Harcourt Brace Jovanovich, 1974
I love the travel writing of Jan Morris, and had long thought about reading this memoir. Since I am currently planning some travels of my own, I came across her name again and checked "Conundrum" out of the library.
Afterwards I felt like I had met her in a cozy tearoom and we had had a nice long chat over some delicious tea and scones. In this most personal of memoirs she tries to explain what may well be inexplicable, even to her, namely feelings about gender and sex. Most of the book is about her life before the sex reassignment surgery: her early life at school, in the British Army during WWII, and her years spent on the road as a travel author. She tries to convey what she felt as James Morris, what she felt during the 10-year transition from male to female, and what she is feeling now as Jan.
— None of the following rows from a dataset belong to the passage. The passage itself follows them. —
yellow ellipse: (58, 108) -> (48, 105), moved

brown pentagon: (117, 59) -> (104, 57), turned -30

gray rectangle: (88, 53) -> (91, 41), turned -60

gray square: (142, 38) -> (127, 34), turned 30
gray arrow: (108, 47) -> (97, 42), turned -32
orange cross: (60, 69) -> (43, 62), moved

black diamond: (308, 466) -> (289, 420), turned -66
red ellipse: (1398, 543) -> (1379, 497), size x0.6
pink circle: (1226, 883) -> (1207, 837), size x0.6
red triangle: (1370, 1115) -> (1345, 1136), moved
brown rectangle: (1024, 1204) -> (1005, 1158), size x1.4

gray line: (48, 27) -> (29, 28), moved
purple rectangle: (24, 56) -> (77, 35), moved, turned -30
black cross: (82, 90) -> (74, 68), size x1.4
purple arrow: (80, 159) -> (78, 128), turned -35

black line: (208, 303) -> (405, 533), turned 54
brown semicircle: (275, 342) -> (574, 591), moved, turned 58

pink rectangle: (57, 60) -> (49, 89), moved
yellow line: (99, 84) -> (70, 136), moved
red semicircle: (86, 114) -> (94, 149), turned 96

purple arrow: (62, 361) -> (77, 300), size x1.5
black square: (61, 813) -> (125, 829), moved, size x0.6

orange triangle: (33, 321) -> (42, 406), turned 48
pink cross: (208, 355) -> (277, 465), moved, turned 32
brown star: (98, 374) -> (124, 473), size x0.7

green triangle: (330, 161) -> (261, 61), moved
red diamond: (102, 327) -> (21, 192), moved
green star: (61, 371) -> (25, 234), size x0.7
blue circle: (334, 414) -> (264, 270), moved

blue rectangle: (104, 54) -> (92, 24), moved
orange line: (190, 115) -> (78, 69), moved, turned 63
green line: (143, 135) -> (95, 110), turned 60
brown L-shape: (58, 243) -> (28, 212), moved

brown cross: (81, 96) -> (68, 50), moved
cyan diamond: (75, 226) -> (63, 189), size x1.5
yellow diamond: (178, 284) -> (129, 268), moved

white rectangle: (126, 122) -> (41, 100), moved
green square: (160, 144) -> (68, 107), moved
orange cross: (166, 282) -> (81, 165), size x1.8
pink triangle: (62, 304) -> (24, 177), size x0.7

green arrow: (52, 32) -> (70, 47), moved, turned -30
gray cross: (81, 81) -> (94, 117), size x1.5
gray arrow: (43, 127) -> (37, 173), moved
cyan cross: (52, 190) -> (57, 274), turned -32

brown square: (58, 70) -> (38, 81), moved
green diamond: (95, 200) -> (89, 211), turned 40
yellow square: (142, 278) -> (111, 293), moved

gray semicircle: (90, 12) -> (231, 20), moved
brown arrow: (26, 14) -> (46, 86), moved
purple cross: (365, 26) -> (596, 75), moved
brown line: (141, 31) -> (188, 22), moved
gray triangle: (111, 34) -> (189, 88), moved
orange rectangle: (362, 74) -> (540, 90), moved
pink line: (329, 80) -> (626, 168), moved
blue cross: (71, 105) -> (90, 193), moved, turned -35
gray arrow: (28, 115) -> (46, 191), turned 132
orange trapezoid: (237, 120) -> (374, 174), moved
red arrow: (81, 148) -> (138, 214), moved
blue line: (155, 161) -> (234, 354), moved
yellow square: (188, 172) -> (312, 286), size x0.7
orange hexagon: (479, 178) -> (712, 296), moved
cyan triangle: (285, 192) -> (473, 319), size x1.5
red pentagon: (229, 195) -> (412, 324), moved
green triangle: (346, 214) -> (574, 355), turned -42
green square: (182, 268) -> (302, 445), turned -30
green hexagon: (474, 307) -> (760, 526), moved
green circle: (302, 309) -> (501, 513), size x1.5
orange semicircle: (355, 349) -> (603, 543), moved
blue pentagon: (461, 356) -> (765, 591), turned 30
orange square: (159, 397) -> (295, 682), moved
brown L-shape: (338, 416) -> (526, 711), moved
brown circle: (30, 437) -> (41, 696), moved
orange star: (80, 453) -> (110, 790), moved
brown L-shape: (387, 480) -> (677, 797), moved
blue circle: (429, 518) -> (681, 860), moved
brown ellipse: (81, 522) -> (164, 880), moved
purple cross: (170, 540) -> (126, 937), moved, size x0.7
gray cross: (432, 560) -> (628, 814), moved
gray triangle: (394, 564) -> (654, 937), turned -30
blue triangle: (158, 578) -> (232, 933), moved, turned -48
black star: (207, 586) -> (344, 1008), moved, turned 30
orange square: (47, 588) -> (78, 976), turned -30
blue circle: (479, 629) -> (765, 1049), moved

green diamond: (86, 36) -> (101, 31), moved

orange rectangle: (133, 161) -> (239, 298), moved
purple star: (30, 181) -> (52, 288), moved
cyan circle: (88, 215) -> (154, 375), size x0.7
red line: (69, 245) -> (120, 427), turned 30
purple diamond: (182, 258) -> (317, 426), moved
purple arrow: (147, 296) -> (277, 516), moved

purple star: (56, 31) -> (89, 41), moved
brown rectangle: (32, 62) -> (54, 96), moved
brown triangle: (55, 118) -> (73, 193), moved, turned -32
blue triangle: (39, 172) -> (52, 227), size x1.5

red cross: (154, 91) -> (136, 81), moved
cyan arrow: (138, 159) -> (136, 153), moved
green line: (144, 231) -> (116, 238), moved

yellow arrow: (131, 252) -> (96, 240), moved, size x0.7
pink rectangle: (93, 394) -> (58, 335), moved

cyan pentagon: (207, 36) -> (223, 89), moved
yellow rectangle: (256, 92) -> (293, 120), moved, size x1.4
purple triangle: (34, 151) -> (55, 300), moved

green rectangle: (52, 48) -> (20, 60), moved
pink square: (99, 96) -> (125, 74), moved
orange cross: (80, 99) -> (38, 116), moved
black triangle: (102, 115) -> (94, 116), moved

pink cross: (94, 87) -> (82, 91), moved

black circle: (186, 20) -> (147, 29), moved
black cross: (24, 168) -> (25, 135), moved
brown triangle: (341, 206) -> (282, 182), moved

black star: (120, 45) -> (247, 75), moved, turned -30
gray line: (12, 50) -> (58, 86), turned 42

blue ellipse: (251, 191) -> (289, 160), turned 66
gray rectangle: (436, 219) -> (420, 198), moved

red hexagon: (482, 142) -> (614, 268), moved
There is nothing lurid, no graphic details of the surgery. What would you expect of such a nice British lady? Instead there are ponderings about the topics of relationships, belonging, family, and gender and sex. She has a theory/idea of a scale and a pointer correlating gender and sex, though I'm not sure I understood that completely.
|© David Hurn|
"Writer Jan Morris on reporting from Everest and changing sex"
Henry Mance, The Financial Times
"Love story: Jan Morris - Divorce, the death of a child and a sex change... but still together"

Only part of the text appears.